Gold is one of the most valuable metals on this planet. People have been unearthing it, stashing it, and fighting over it for centuries. This week, write a story about a character who creates a large amount of imitation gold so convincing it passes for real gold. What circumstances compelled him to produce this form of counterfeit currency? What will he do with his “fool's gold?”
Have you been writing about a character who seems stuck? Shake things up a bit and have him move to a new town. It could be the next town or the next state over. Make the new setting just different enough to make your character an outsider to the residents, but familiar enough that he feels he should fit right in.
Just as we often have a favorite t-shirt, sandwich, or brand of coffee, we also have favorite words; the ones we use in everything we write without even realizing it. Think about why you use these words so often. Is it because they reflect your personal writing style, or because it’s become a habit? This week, read carefully through one of your stories, circling the words that keep popping up. Then explore different options for expressing the same sentiment.
We can imagine that animals have a very different concept of life than we do. To a lobster gazing through the glass of his tank at humans in a seafood restaurant, the world looks very different. An ant, whose average life expectancy is sixty days, most likely does not fear death the way humans do. This week, write a story from the perspective of your favorite animal. Watch Tim Seibles read his poem “Lobster for Sale” for inspiration.
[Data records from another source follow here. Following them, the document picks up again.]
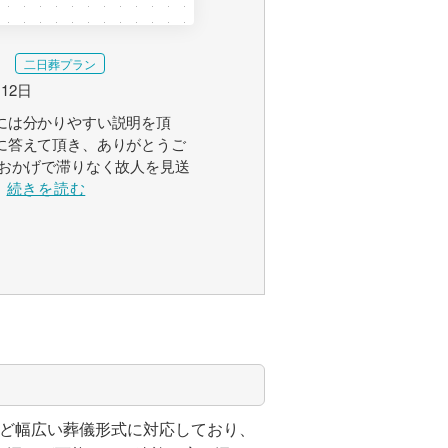
二日葬プラン
月12日
には分かりやすい説明を頂
に答えて頂き、ありがとうご
のおかげで滞りなく故人を見送
続きを読む
など幅広い葬儀形式に対応しており、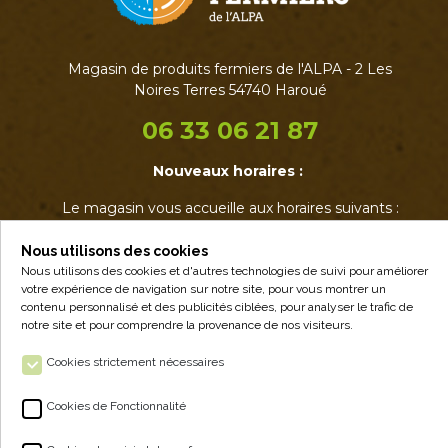
Magasin de produits fermiers de l'ALPA - 2 Les
Noires Terres 54740 Haroué
06 33 06 21 87
Nouveaux horaires :
Le magasin vous accueille aux horaires suivants :
• Mardi : 17h - 19h
• Jeudi : 17h - 19h
Nous utilisons des cookies
• Vendredi : 14h - 19h
Nous utilisons des cookies et d'autres technologies de suivi pour améliorer
votre expérience de navigation sur notre site, pour vous montrer un
• Samedi : 9h - 12h30
contenu personnalisé et des publicités ciblées, pour analyser le trafic de
notre site et pour comprendre la provenance de nos visiteurs.
Cookies strictement nécessaires
Cookies de Fonctionnalité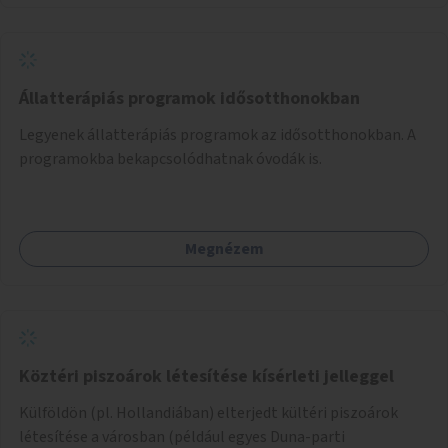
Állatterápiás programok idősotthonokban
Legyenek állatterápiás programok az idősotthonokban. A
programokba bekapcsolódhatnak óvodák is.
Megnézem
Köztéri piszoárok létesítése kísérleti jelleggel
Külföldön (pl. Hollandiában) elterjedt kültéri piszoárok
létesítése a városban (például egyes Duna-parti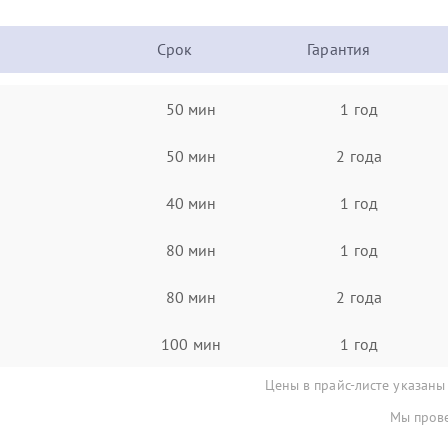
Срок
Гарантия
50 мин
1 год
50 мин
2 года
40 мин
1 год
80 мин
1 год
80 мин
2 года
100 мин
1 год
Цены в прайс-листе указаны
Мы прове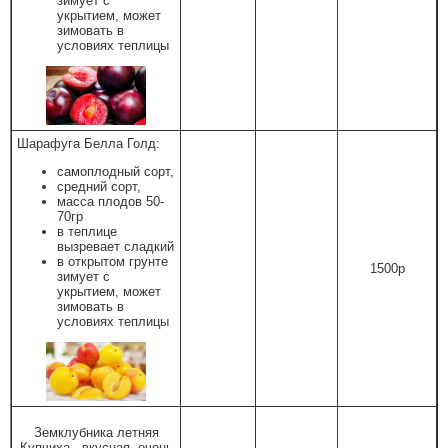
зимует с
укрытием, может
зимовать в
условиях теплицы
Шарафуга Белла Голд:
самоплодный сорт,
средний сорт,
масса плодов 50-
70гр
в теплице
вызревает сладкий
в открытом грунте
1500р
зимует с
укрытием, может
зимовать в
условиях теплицы
Земклубника летняя
Купчиха - вкусная, очень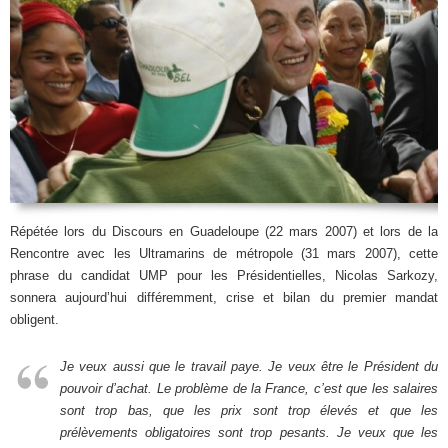
Répétée lors du Discours en Guadeloupe (22 mars 2007) et lors de la
Rencontre avec les Ultramarins de métropole (31 mars 2007), cette
phrase du candidat UMP pour les Présidentielles, Nicolas Sarkozy,
sonnera aujourd’hui différemment, crise et bilan du premier mandat
obligent.
Je veux aussi que le travail paye. Je veux être le Président du
pouvoir d’achat. Le problème de la France, c’est que les salaires
sont trop bas, que les prix sont trop élevés et que les
prélèvements obligatoires sont trop pesants. Je veux que les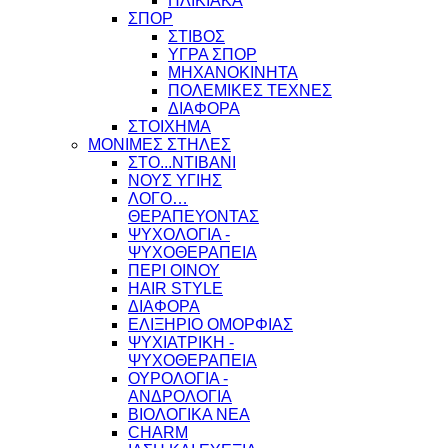
ΗΛΙΚΙΑΚΑ
ΣΠΟΡ
ΣΤΙΒΟΣ
ΥΓΡΑ ΣΠΟΡ
ΜΗΧΑΝΟΚΙΝΗΤΑ
ΠΟΛΕΜΙΚΕΣ ΤΕΧΝΕΣ
ΔΙΑΦΟΡΑ
ΣΤΟΙΧΗΜΑ
ΜΟΝΙΜΕΣ ΣΤΗΛΕΣ
ΣΤΟ...ΝΤΙΒΑΝΙ
ΝΟΥΣ ΥΓΙΗΣ
ΛΟΓΟ…
ΘΕΡΑΠΕΥΟΝΤΑΣ
ΨΥΧΟΛΟΓΙΑ -
ΨΥΧΟΘΕΡΑΠΕΙΑ
ΠΕΡΙ ΟΙΝΟΥ
HAIR STYLE
ΔΙΑΦΟΡΑ
ΕΛΙΞΗΡΙΟ ΟΜΟΡΦΙΑΣ
ΨΥΧΙΑΤΡΙΚΗ -
ΨΥΧΟΘΕΡΑΠΕΙΑ
ΟΥΡΟΛΟΓΙΑ -
ΑΝΔΡΟΛΟΓΙΑ
ΒΙΟΛΟΓΙΚΑ ΝΕΑ
CHARM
Children’s stories are often allegorical and presented in a straightforward manner. This week, take your favorite children’s story, fairy tale, or myth and complicate it. Use the original as a jumping-off point to introduce wild elements, unlikely back stories, and off-center characters.
So many great films have been released over the past year, many of which have been adapted for the screen from works of fiction and creative nonfiction. This week, think of a movie you love that isn’t based on a book and try to write a short story version of it. Examine the types of shots used, the lighting, how scenes are staged, and try to translate these visuals into the structure of your story. For inspiration, read this article in Electric Literature.
This week, dream up some technical advancement and incorporate it into the story you’re working on. It could be an improvement on something in use today, like smartphones or television sets, or it could be something completely new. Perhaps one of your characters is prescribed an experimental new medication that improves his memory. Write about how this new technology affects him and the potential impact it has on society as a whole.